Why should Canada bail out the F-35 Money Pit? Of little use in Canada’s airspace, the F-35 is described by US aerospace analysts as “too big to fail”. In January, US Secretary of Defense Robert Gates said the F-35B “should be cancelled” if the costly delays of the main variant are not corrected within two years. The F-35 is the Lehmann Brothers of the US defense industry.
The F-35A is an F-16 replacement for the single-engine market – not Canada. Barely cheaper than the main variant, the F-35A is an arctic flying coffin for Canadian pilots whose lives it’s Harper supporters see as an acceptable price to pay for continental integration and the US defense industry bailout. It does employ stealth strike technology but Canadians will not be allowed to service it and, like its single-engine design, doesn’t serve Canadian needs. It is not a CF-18 replacement. CF-18s will need to soldier-on if a twin-engine F-35 stable-mate isn’t found. Conceived in the 1980s, the main variant, the F-35B, is an attempt to build an American replacement for the British Harrier. The less capable F-35A appears to be intended to bring down the per unit cost of the F-35B.

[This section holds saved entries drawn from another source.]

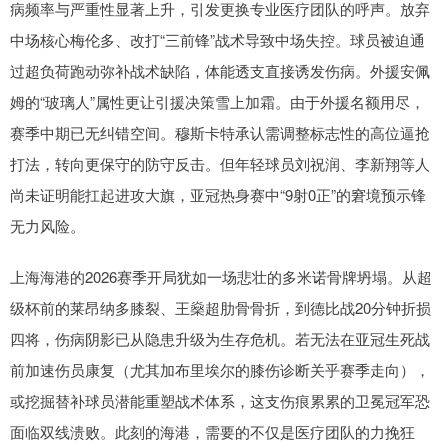
病频率与严重性显著上升，引发更换专业医疗团队的呼声。放弃
中场核心梅伦多、改打“三前锋”战术导致中场失控。球员被迫通
过超负荷跑动弥补战术缺陷，体能透支直接诱发伤病。外援安佩
姆的“玻璃人”属性更让引援决策雪上加霜。由于外援名额用尽，
赛季中期已无纠错空间。穆斯卡特承认需调整标志性的高位逼抢
打法，转向更保守的防守反击。但年轻球员刘祝润、李新翔等人
尚未证明能扛起进攻大旗，亚冠热身赛中“9射0正”的窘境预示锋
无力风险。
上海海港的2026赛季开局犹如一场悲壮的多米诺骨牌坍塌。从超
级杯前的莱昂纳多膝裂、王燊超肋骨骨折，到德比战20分钟折损
四将，伤病阴影已从隐患升级为生存危机。若无法在亚冠生死战
前加速伤员康复（尤其加布里埃尔的膝伤诊断关乎赛季走向），
或挖掘替补球员潜能重塑战术体系，这支伤痕累累的卫冕冠军恐
面临双线溃败。此刻的海港，需要的不仅是医疗团队的力挽狂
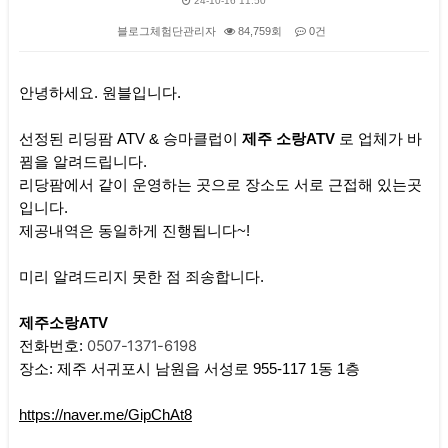
24-10-16 11:50
블로그체험단관리자
84,759회
0건
본문
안녕하세요. 원블입니다.
선정된 리딩팜 ATV & 승마클럽이
제주 소랑ATV
로 업체가 바
뀜을 알려드립니다.
리당팜에서 같이 운영하는 곳으로 장소도 서로 근접해 있는곳
입니다.
제공내역은 동일하게 진행됩니다~!
미리 알려드리지 못한 점 죄송합니다.
제주소랑ATV
0507-1371-6198
전화번호:
장소: 제주 서귀포시 남원읍 서성로 955-117 1동 1층
https://naver.me/GipChAt8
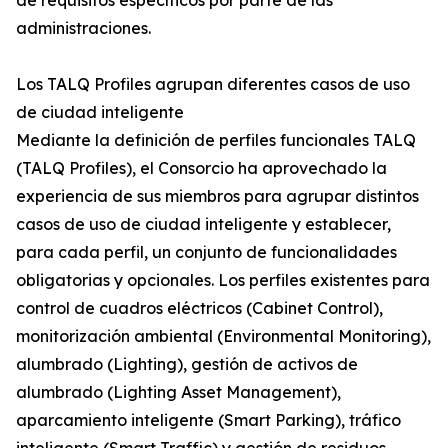
de requisitos específicos por parte de las
administraciones.
Los TALQ Profiles agrupan diferentes casos de uso
de ciudad inteligente
Mediante la definición de perfiles funcionales TALQ
(TALQ Profiles), el Consorcio ha aprovechado la
experiencia de sus miembros para agrupar distintos
casos de uso de ciudad inteligente y establecer,
para cada perfil, un conjunto de funcionalidades
obligatorias y opcionales. Los perfiles existentes para
control de cuadros eléctricos (Cabinet Control),
monitorización ambiental (Environmental Monitoring),
alumbrado (Lighting), gestión de activos de
alumbrado (Lighting Asset Management),
aparcamiento inteligente (Smart Parking), tráfico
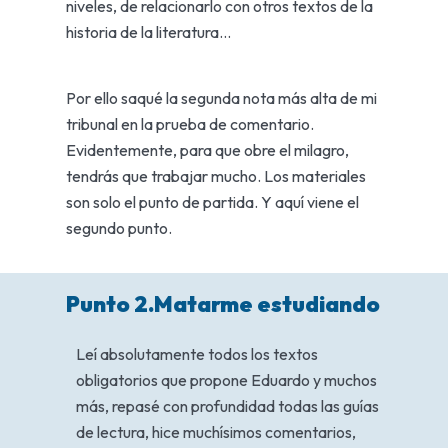
niveles, de relacionarlo con otros textos de la
historia de la literatura…
Por ello saqué la segunda nota más alta de mi
tribunal en la prueba de comentario.
Evidentemente, para que obre el milagro,
tendrás que trabajar mucho. Los materiales
son solo el punto de partida. Y aquí viene el
segundo punto.
Punto 2.Matarme estudiando
Leí absolutamente todos los textos
obligatorios que propone Eduardo y muchos
más, repasé con profundidad todas las guías
de lectura, hice muchísimos comentarios,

Reflecting Pentagon frustration with spiralling F-35 costs, Gates said “The culture of endless money” in the US military-industrial complex “must be replaced by a culture of restraint”. The Cold War ended twenty years ago. The kind of military spending on arms and Afghanistan which brought the Soviets to their knees shouldn’t be allowed to beggar us too.
If only the US had been as supportive of the superior, twin-engine, Canadian Avro Arrow.
Brian Marlatt – White Rock, British Columbia
(Comments and opinions of Editorials, Letters to the Editor, and comments from readers are purely their own and don’t necessarily reflect those of the owners of the Cornwall Free News, their staff, or sponsors.)